• _How to complete this task_
Upon reaching the line containing "для гандбола", output that line and all remaining lines exactly, through the end of the entries, and output nothing before it.
------------------------------------
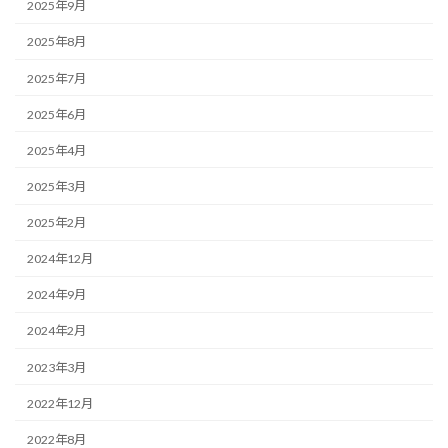
2025年9月
2025年8月
2025年7月
2025年6月
2025年4月
2025年3月
2025年2月
2024年12月
2024年9月
2024年2月
2023年3月
2022年12月
2022年8月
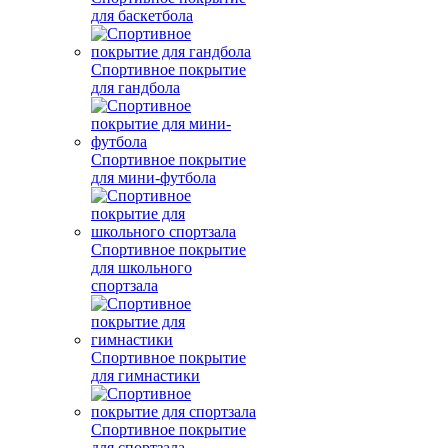
для баскетбола
Спортивное покрытие
для гандбола
Спортивное покрытие
для мини-футбола
Спортивное покрытие
для школьного
спортзала
Спортивное покрытие
для гимнастики
Спортивное покрытие
для спортзала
------------------------------------
• _Written answer_
для гандбола
Спортивное покрытие
для мини-футбола
Спортивное покрытие
для школьного
спортзала
Спортивное покрытие
для гимнастики
Спортивное покрытие
для спортзала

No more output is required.